- Born: April 14, 1927 Babruysk, Byelorussian SSR, Soviet Union
- Died: May 10, 2011 (aged 84) New York City, New York, U.S.
- Occupation: Chairman of Lubavitch Youth Organization

= Dovid Raskin =

Dovid Raskin (1927–2011) was a rabbi associated with the Chabad-Lubavitch Hasidic movement. He served as chairman of the Lubavitch Youth Organization for over 50 years. He also served on the boards of a number of Chabad's central organizations.

==Early life==
Rabbi Raskin was born in Babruysk, Byelorussian SSR, Soviet Union (now Belarus) in 1927. His father was arrested when Dovid was twelve due to his activities in strengthening Jewish life under Soviet repression.

During World War II, Rabbi Raskin and his family narrowly escaped German-occupied Leningrad. They received last-minute train tickets, escaping just before the last bridge was destroyed by the Nazis. Their journey led them through Omsk and Novosibirsk before settling in Alma-Ata.

His father, Reb Yaakov Yosef, assisted in securing housing and medical care for the Rebbe's parents, Rabbi Levi Yitzchak and Chana Schneerson, during their exile in Alma-Ata. Rabbi Dovid personally cared for the Rebbe's father, even helping him put on Tefillin when he was too weak.

In the winter of 5710 (1950), Rabbi Raskin was part of a group of five Chabad students sent to New York to study under the sixth Lubavitcher Rebbe, Rabbi Yosef Yitzchak Schneersohn.

==Career==
In 1955, Rabbi Menachem Mendel Schneerson appointed Raskin as to the board of directors for the newly founded Lubavitch Youth Organization. Raskin was later appointed as chairman, a position he held until his death on May 10, 2011.

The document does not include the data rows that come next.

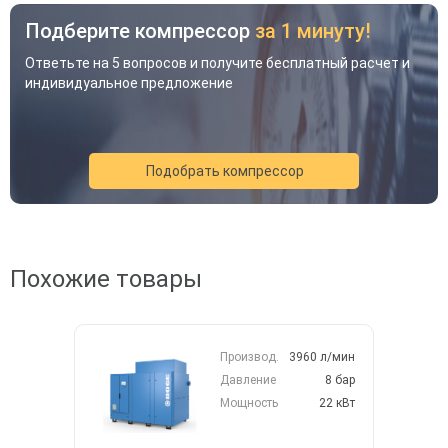
Подберите компрессор
за 1 минуту!
Ответьте на 5 вопросов и получите бесплатный расчет и
индивидуальное предложение
Подобрать компрессор
Похожие товары
Акция
Новинка
Хит
Производ.
3960 л/мин
Давление
8 бар
Мощность
22 кВт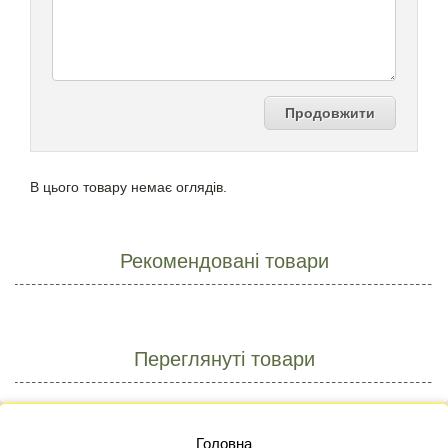
Продовжити
В цього товару немає оглядів.
Рекомендовані товари
Переглянуті товари
Головна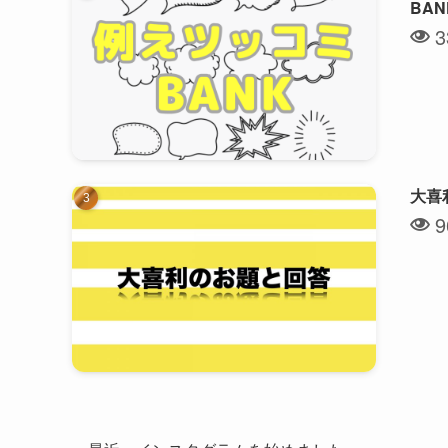
BA
3
大喜
9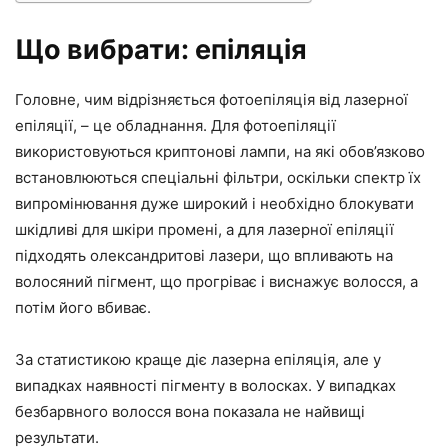
Що вибрати: епіляція
Головне, чим відрізняється фотоепіляція від лазерної
епіляції, – це обладнання. Для фотоепіляції
використовуються криптонові лампи, на які обов’язково
встановлюються спеціальні фільтри, оскільки спектр їх
випромінювання дуже широкий і необхідно блокувати
шкідливі для шкіри промені, а для лазерної епіляції
підходять олександритові лазери, що впливають на
волосяний пігмент, що прогріває і виснажує волосся, а
потім його вбиває.
За статистикою краще діє лазерна епіляція, але у
випадках наявності пігменту в волосках. У випадках
безбарвного волосся вона показала не найвищі
результати.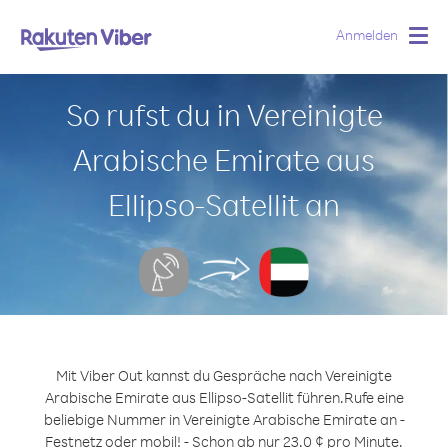
Anmelden
Togg
navig
So rufst du in Vereinigte
Arabische Emirate aus
Ellipso-Satellit an
Mit Viber Out kannst du Gespräche nach Vereinigte
Arabische Emirate aus Ellipso-Satellit führen.
Rufe eine
beliebige Nummer in Vereinigte Arabische Emirate an -
Festnetz oder mobil! - Schon ab nur 23.0 ¢ pro Minute.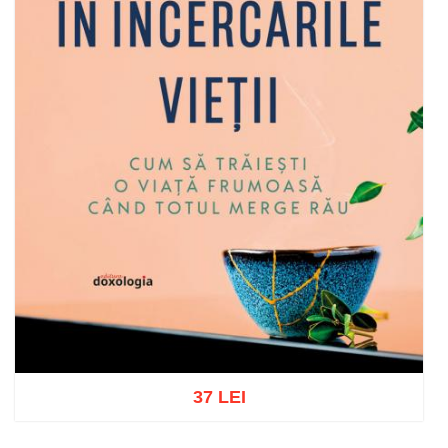
37 LEI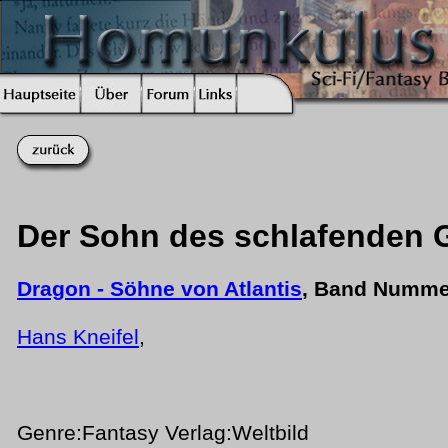
Der Sohn des schlafenden 
Dragon - Söhne von Atlantis
, Band Numme
Hans Kneifel
,
Genre:Fantasy Verlag:Weltbild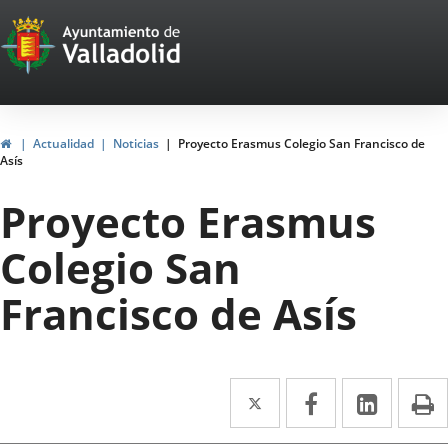
Portal
Jump to content
Web
del
Ayuntamiento
Home
Actualidad
Noticias
Proyecto Erasmus Colegio San Francisco de
Asís
de
Proyecto Erasmus
Valladolid
Colegio San
Francisco de Asís
Twitter
Enlace
Facebook
Enlace
Linked
Enlace
P
a
a
a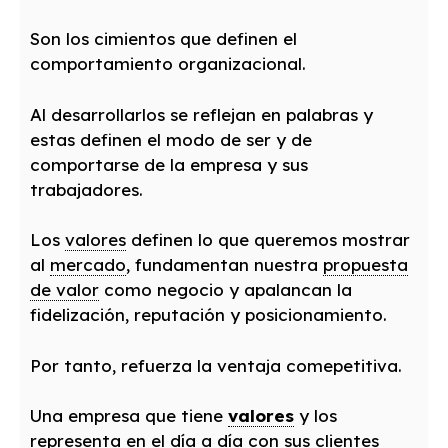
Son los cimientos que definen el
comportamiento organizacional.
Al desarrollarlos se reflejan en palabras y
estas definen el modo de ser y de
comportarse de la empresa y sus
trabajadores.
Los
valores
definen lo que queremos mostrar
al
mercado
, fundamentan nuestra
propuesta
de valor
como negocio y apalancan la
fidelización, reputación y posicionamiento.
Por tanto, refuerza la ventaja comepetitiva.
Una empresa que tiene
valores
y los
representa en el día a día con sus clientes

In 1961, he became the spiritual director of the central Tomchei Temimim Yeshiva at 770 Eastern Parkway, a role he held until his death.

Raskin was also a faculty member of the United Lubavitcher Yeshivoth and was appointed to the boards of Chabad-Lubavitch's central organization including Agudas Chasidei Chabad, Merkos L’Inyonei Chinuch, Mahane Israel (Chabad), as well as Beth Rivkah girls school.

==Relationship with Lubavitcher Rebbe==
Rabbi Raskin was the Rebbe's regular baal korei (Torah reader) during weekday services and had the responsibility of preparing the Daled Minim for the Rebbe and his wife.

==Torah dedication==
In 2018 a Sefer Torah was dedicated in Raskin's memory.